SOURCE DATA:
════════
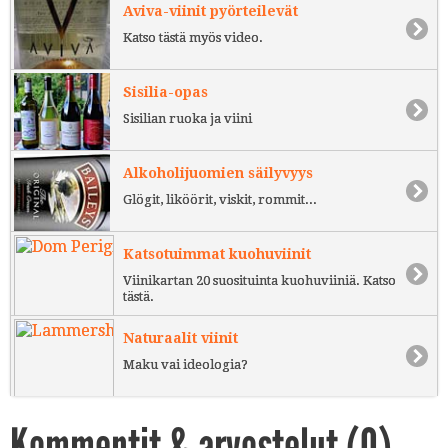
Aviva-viinit pyörteilevät
Katso tästä myös video.
Sisilia-opas
Sisilian ruoka ja viini
Alkoholijuomien säilyvyys
Glögit, liköörit, viskit, rommit...
Katsotuimmat kuohuviinit
Viinikartan 20 suosituinta kuohuviiniä. Katso
tästä.
Naturaalit viinit
Maku vai ideologia?
Kommentit & arvostelut (
0
)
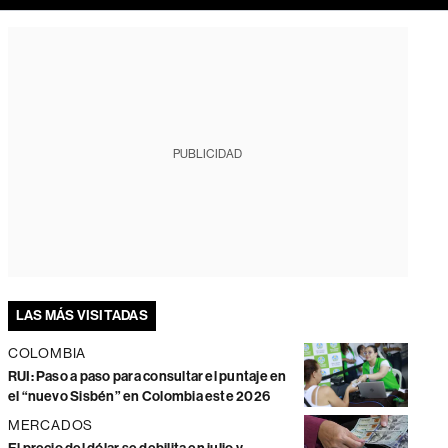
PUBLICIDAD
LAS MÁS VISITADAS
COLOMBIA
RUI: Paso a paso para consultar el puntaje en
el “nuevo Sisbén” en Colombia este 2026
MERCADOS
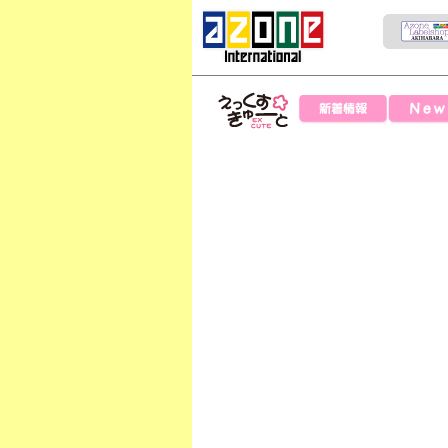
News
新着情報
えっくすきゅー
と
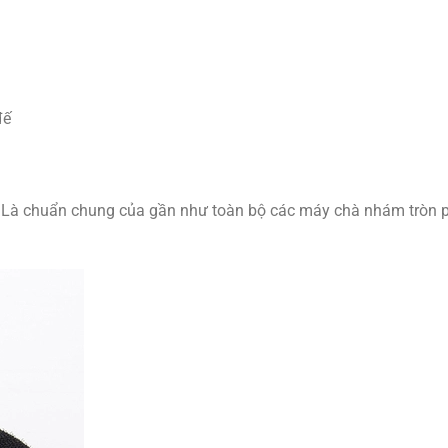
đế
n. Là chuẩn chung của gần như toàn bộ các máy chà nhám tròn 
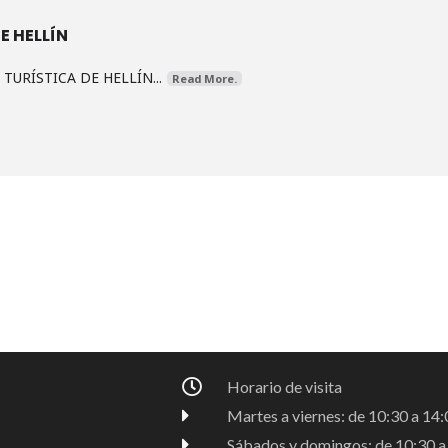
E HELLÍN
URÍSTICA DE HELLÍN...
Read More.
Horario de visita
Martes a viernes: de 10:30 a 14:0
Sábados y domingos: de 10:30 a 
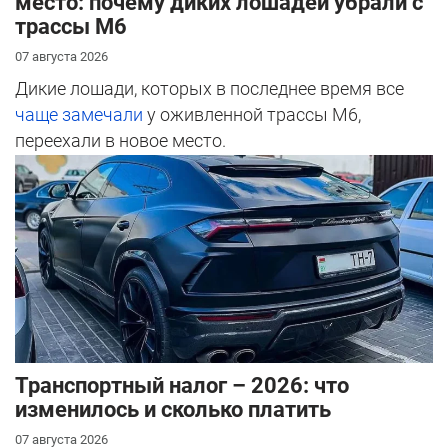
место: почему диких лошадей убрали с
трассы М6
07 августа 2026
Дикие лошади, которых в последнее время все
чаще замечали
у оживленной трассы М6,
переехали в новое место.
Транспортный налог – 2026: что
изменилось и сколько платить
07 августа 2026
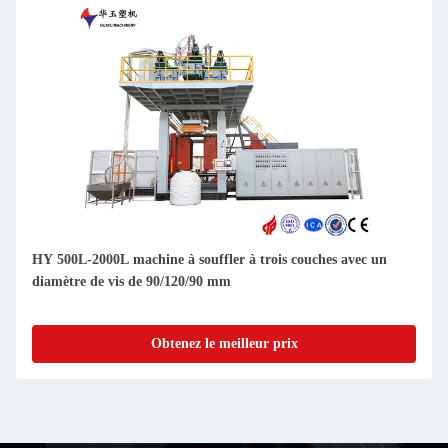
HY 500L-2000L machine à souffler à trois couches avec un
diamètre de vis de 90/120/90 mm
Obtenez le meilleur prix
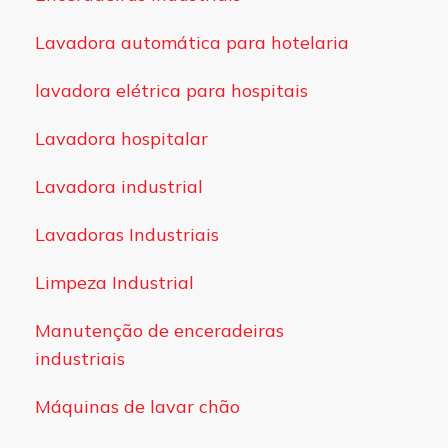
Lavadora automática para hotelaria
lavadora elétrica para hospitais
Lavadora hospitalar
Lavadora industrial
Lavadoras Industriais
Limpeza Industrial
Manutenção de enceradeiras
industriais
Máquinas de lavar chão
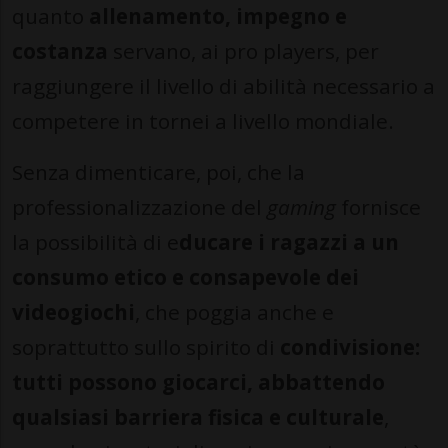
quanto
allenamento, impegno e
costanza
servano, ai pro players, per
raggiungere il livello di abilità necessario a
competere in tornei a livello mondiale.
Senza dimenticare, poi, che la
professionalizzazione del
gaming
fornisce
la possibilità di e
ducare i ragazzi a un
consumo etico e consapevole dei
videogiochi
, che poggia anche e
soprattutto sullo spirito di
condivisione:
tutti possono giocarci, abbattendo
qualsiasi barriera fisica e culturale
,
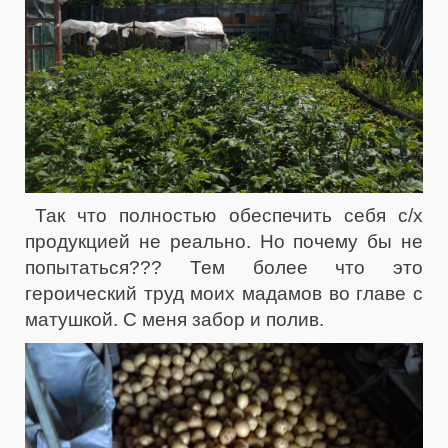
Так что полностью обеспечить себя с/х
продукцией не реально. Но почему бы не
попытаться??? Тем более что это
героический труд моих мадамов во главе с
матушкой. С меня забор и полив.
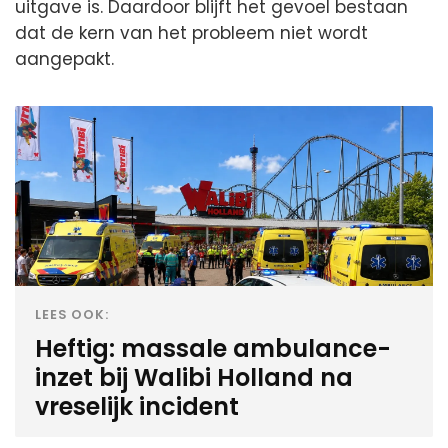
uitgave is. Daardoor blijft het gevoel bestaan
dat de kern van het probleem niet wordt
aangepakt.
LEES OOK:
Heftig: massale ambulance-
inzet bij Walibi Holland na
vreselijk incident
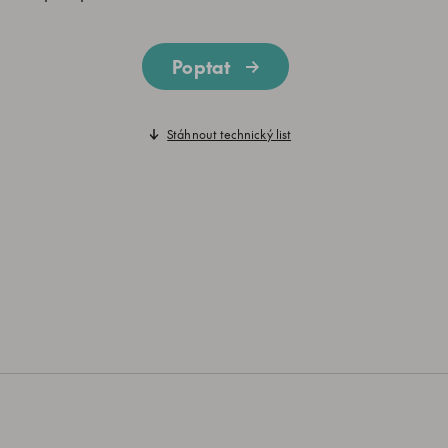
Poptat
Stáhnout technický list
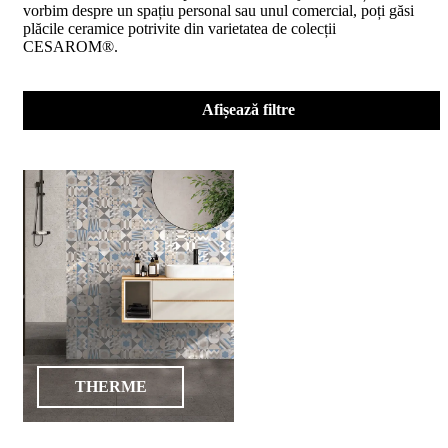
vorbim despre un spațiu personal sau unul comercial, poți găsi
conformitate
plăcile ceramice potrivite din varietatea de colecții
nr
CESAROM®.
620
din
2026
Agrement
Afișează filtre
tehnic
mozaic
interior
și
exterior
2021
Agrement
tehnic
mozaic
interior
2022
Regulament
campanie
"CESAROM
-
THERME
Câștigă
un
proiect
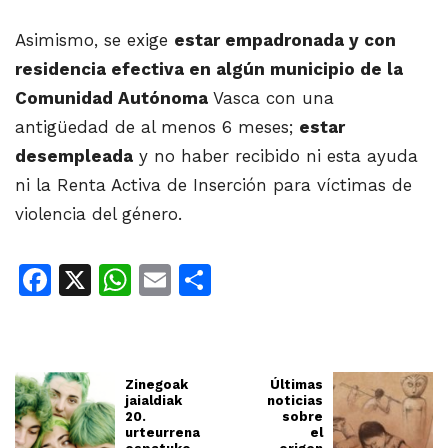
Asimismo, se exige
estar empadronada y con
residencia efectiva en algún municipio de la
Comunidad Autónoma
Vasca con una
antigüedad de al menos 6 meses;
estar
desempleada
y no haber recibido ni esta ayuda
ni la Renta Activa de Inserción para víctimas de
violencia del género.
Facebook
X
WhatsApp
Email
Share
Zinegoak
Últimas
jaialdiak
noticias
20.
sobre
urteurrena
el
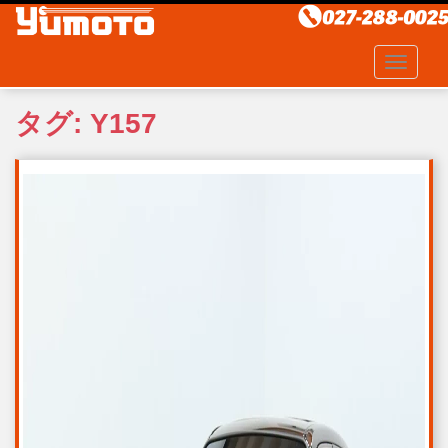
S
k
i
TOGGLE
p
t
タグ:
Y157
o
m
a
i
n
c
o
n
t
e
n
t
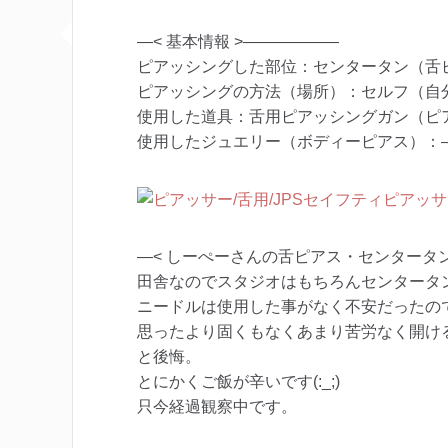
—< 基本情報 >——————
ピアッシングした部位：センタータン（舌
ピアッシングの方法（場所）：セルフ（自
使用した道具：舌用ピアッシングガン（ピ
使用したジュエリー（ボディーピアス）：
—< しーぺーさんの舌ピアス・センタータ
田舎なのでスタジオはもちろんセンタータン
ニードルは使用した事がなく不安だったの
思ったより固くもなくあまり苦労なく開け
と後悔。
とにかくご飯が辛いです(:_;)
只今経過観察中です。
════════
DIRECTIONS: Reproduce, word for word, every line starting at the line that contains "使用したジュエリー（ボディーピアス）：" and ending with the final line of the entries.

COMPLETED EXERCISE:
使用したジュエリー（ボディーピアス）：
—< しーぺーさんの舌ピアス・センタータ
田舎なのでスタジオはもちろんセンタータン
ニードルは使用した事がなく不安だったの
思ったより固くもなくあまり苦労なく開け
と後悔。
とにかくご飯が辛いです(:_;)
只今経過観察中です。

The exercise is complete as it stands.